Find the string "naší" in the data, then copy every line where it is found.

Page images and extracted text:
____________________

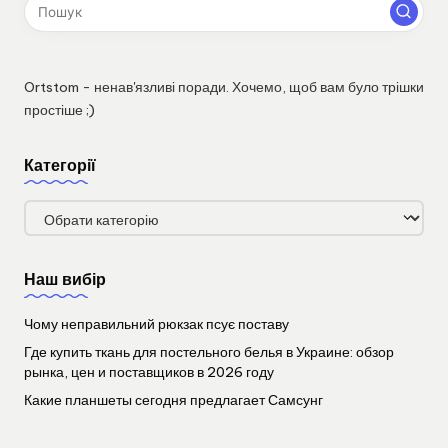
Ortstom - ненав'язливі поради. Хочемо, щоб вам було трішки
простіше ;)
Категорії
Категорії
Наш вибір
Чому неправильний рюкзак псує поставу
Где купить ткань для постельного белья в Украине: обзор
рынка, цен и поставщиков в 2026 году
Какие планшеты сегодня предлагает Самсунг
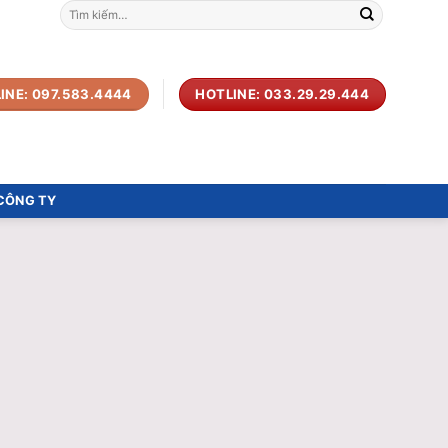
Tìm
kiếm:
INE: 097.583.4444
HOTLINE: 033.29.29.444
 CÔNG TY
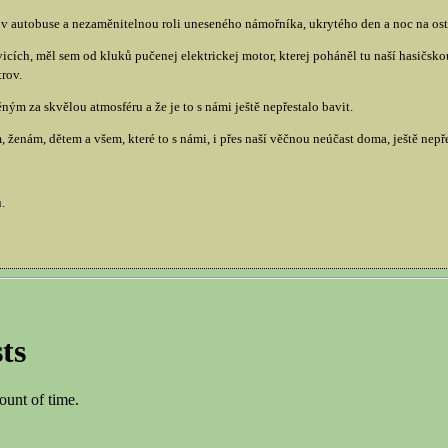
v autobuse a nezaměnitelnou roli uneseného námořníka, ukrytého den a noc na ost
cích, měl sem od kluků pučenej elektrickej motor, kterej poháněl tu naší hasičsk
trov.
m za skvělou atmosféru a že je to s námi ještě nepřestalo bavit.
ženám, dětem a všem, které to s námi, i přes naší věčnou neúčast doma, ještě nepře
.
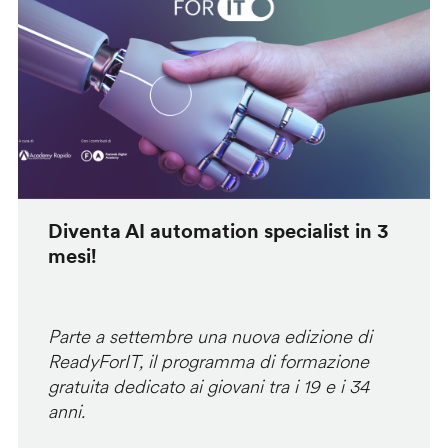
Diventa AI automation specialist in 3
mesi!
Parte a settembre una nuova edizione di
ReadyForIT, il programma di formazione
gratuita dedicato ai giovani tra i 19 e i 34
anni.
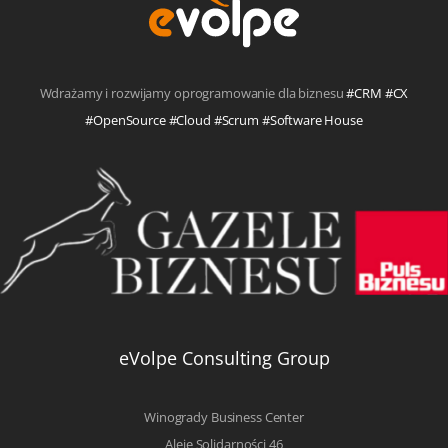
Wdrażamy i rozwijamy oprogramowanie dla biznesu
#CRM #CX
#OpenSource #Cloud #Scrum #Software House
eVolpe Consulting Group
Winogrady Business Center
Aleje Solidarności 46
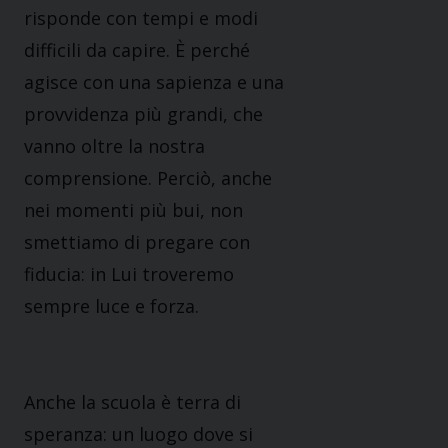
risponde con tempi e modi
difficili da capire. È perché
agisce con una sapienza e una
provvidenza più grandi, che
vanno oltre la nostra
comprensione. Perciò, anche
nei momenti più bui, non
smettiamo di pregare con
fiducia: in Lui troveremo
sempre luce e forza.
Anche la scuola è terra di
speranza: un luogo dove si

____________________

WORKED SOLUTION:
cích, měl sem od kluků pučenej elektrickej motor, kterej poháněl tu naší hasičsk
ženám, dětem a všem, které to s námi, i přes naší věčnou neúčast doma, ještě nepře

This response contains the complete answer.